Wednesday, May 09, 2007

Move over Einstein -- The Man of the Century is . . .

When Time Magazine picked Albert Einstein for The Man of the Century, they slightly misfired. Perhaps Einstein might be better suited for Man of the Twenty-first Century, as technology takes over to an even greater extent. Despite the innovations he brought to scientific thinking, it is quite likely that atomic energy would have been born without him (he did not believe it was even possible until a friend explained it to him) and there are just not that many technologies dependent on his theories (GPS being one which is impossible without accounting for relativity). Yeah, yeah, brilliant, great man, definitely in the top five and all that, but there is a better choice.

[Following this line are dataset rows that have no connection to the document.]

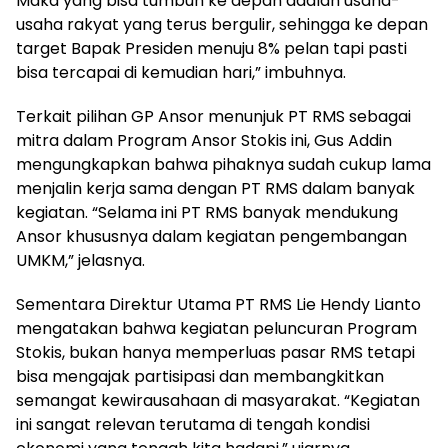
Maka yang bisa tumbuh ke depan adalah usaha-
usaha rakyat yang terus bergulir, sehingga ke depan
target Bapak Presiden menuju 8% pelan tapi pasti
bisa tercapai di kemudian hari,” imbuhnya.
Terkait pilihan GP Ansor menunjuk PT RMS sebagai
mitra dalam Program Ansor Stokis ini, Gus Addin
mengungkapkan bahwa pihaknya sudah cukup lama
menjalin kerja sama dengan PT RMS dalam banyak
kegiatan. “Selama ini PT RMS banyak mendukung
Ansor khususnya dalam kegiatan pengembangan
UMKM,” jelasnya.
Sementara Direktur Utama PT RMS Lie Hendy Lianto
mengatakan bahwa kegiatan peluncuran Program
Stokis, bukan hanya memperluas pasar RMS tetapi
bisa mengajak partisipasi dan membangkitkan
semangat kewirausahaan di masyarakat. “Kegiatan
ini sangat relevan terutama di tengah kondisi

This is the most subjective of topics, and any pick will immediately cause a storm of criticism at the person picked and praise for the runner-ups. Time Magazine’s runner-ups happen to be Franklin Roosevelt and Gandhi, both which, are, of course, pretty good picks (dirty little secret – Elvis Presley was the pick of readers who actually voted, which advice the magazine thankfully ignored).

Maybe there shouldn’t be a winner and just an undesignated list of one hundred. But since there has to be one, Winston Churchill should have been the Man of the Century. No doubt, he had a checkered career, starting off as a war correspondent who made headlines after he escaped from a prisoner of war camp in South Africa, parleying it into a political career (after his father), was held responsible for a military disaster during WWI and cashiered, went to the front lines to lead a battalion, bounced back and forth between the Conservative and Labor parties, and led a fruitless call to arms against Germany in the 30s, in what are often called the Wilderness Years.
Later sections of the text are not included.